While formal Canadian involvement in World Wars I and II, the Korean War, and multiple peace-keeping assignments is common knowledge, the voluntary enlistment of nearly seventeen hundred Canadians to fight in the Spanish Civil War (1936-1939) is arguably less commonly known. Further, although Spain figured prominently in the creative works produced by modern Canadian artists – who range from Patrick Anderson to Dorothy Livesay to Malcolm Lowry – these works are scattered, inaccessible, or even undocumented.

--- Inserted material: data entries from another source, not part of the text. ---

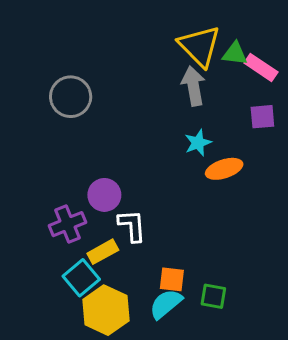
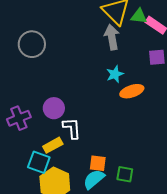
purple cross: (68, 224) -> (19, 118), moved
cyan square: (81, 278) -> (39, 162), turned -30

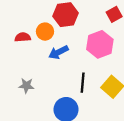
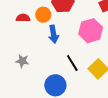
blue arrow: (58, 52) -> (53, 34), turned -78
black line: (83, 83) -> (72, 63), turned -42

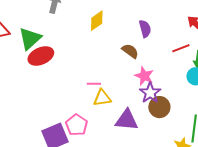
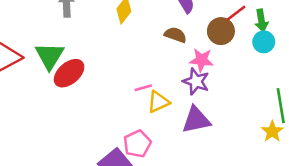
purple star: (150, 93) -> (196, 81), moved
brown circle: (159, 107) -> (221, 31), moved
pink pentagon: (77, 125) -> (137, 144), turned 30

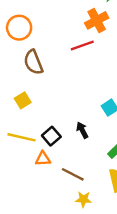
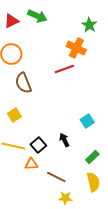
orange cross: (97, 20) -> (76, 48), turned -36

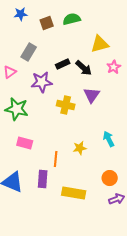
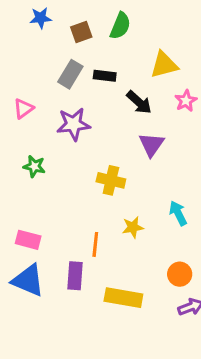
green semicircle: (72, 19) -> (120, 26), turned 126
gray rectangle: (29, 52) -> (70, 74), moved
black rectangle: (63, 64) -> (105, 76), moved, turned 32
yellow cross: (66, 105) -> (111, 180), moved
green star: (17, 109) -> (34, 166), size x0.6
pink rectangle: (25, 143) -> (28, 240), moved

By creating “Canada and the Spanish Civil War: A Digital Research Environment,” an accessible repository of Canadian material, co-directors Bart Vautour (Mount Allison University) and Emily Robins Sharpe (University of Guelph) hope to remedy that issue.

“Canada and the Spanish Civil War” is a three-phase project that aims to collate Canadian material for public consumption in a systematic way as part of The Canadian Writing and Research Collaboratory (CWRC). Right now, Vautour and Robins Sharpe are in the first phase of the project, which requires conducting archival research and gaining digital skills, as well as scholarly consultation and project development. The second phase of the project will build upon the first to prepare and publish a clean-text print anthology, Selected Canadian Writing on the Spanish Civil War, with a scholarly apparatus housed in the Digital Research Environment (DRE). The third phase of the project – which is perhaps the most logistically challenging – will culminate in the creation of a digital collection within the DRE, and will require a massive collation and digitization effort.

At Guelph, Robins Sharpe has been busy co-directing a digital humanities reading group with Dr. Susan Brown, one of her co-supervisors. She is also working hard on skills acquisition for the next phases of “Canada and the Spanish Civil War,” as well as researching and writing an introduction for the project website.

Robins Sharpe also organized and chaired a panel on the Spanish Civil War, “The Spectacle of War,” at the Modernist Studies Association conference in Las Vegas last October. The panel had three presenters – one of whom was Vautour – each speaking on a different genre and national/international grouping of writers. Overall, the panel was well received and led to some interesting intersections and conclusions. Robins Sharpe also presented a paper, “The Wartime Mosaic: Canadian Jewish Literature and the Spanish Civil War,” at the Modern Languages Association convention held in Boston this January.

At Mount Allison, Vautour is working on building a bibliography, doing some archival research, and working with designers to get a start on building a website for “Canada and the Spanish Civil War.” Vautour has hired a Research Assistant, Kaarina Mikalson, to help with some initial digitization.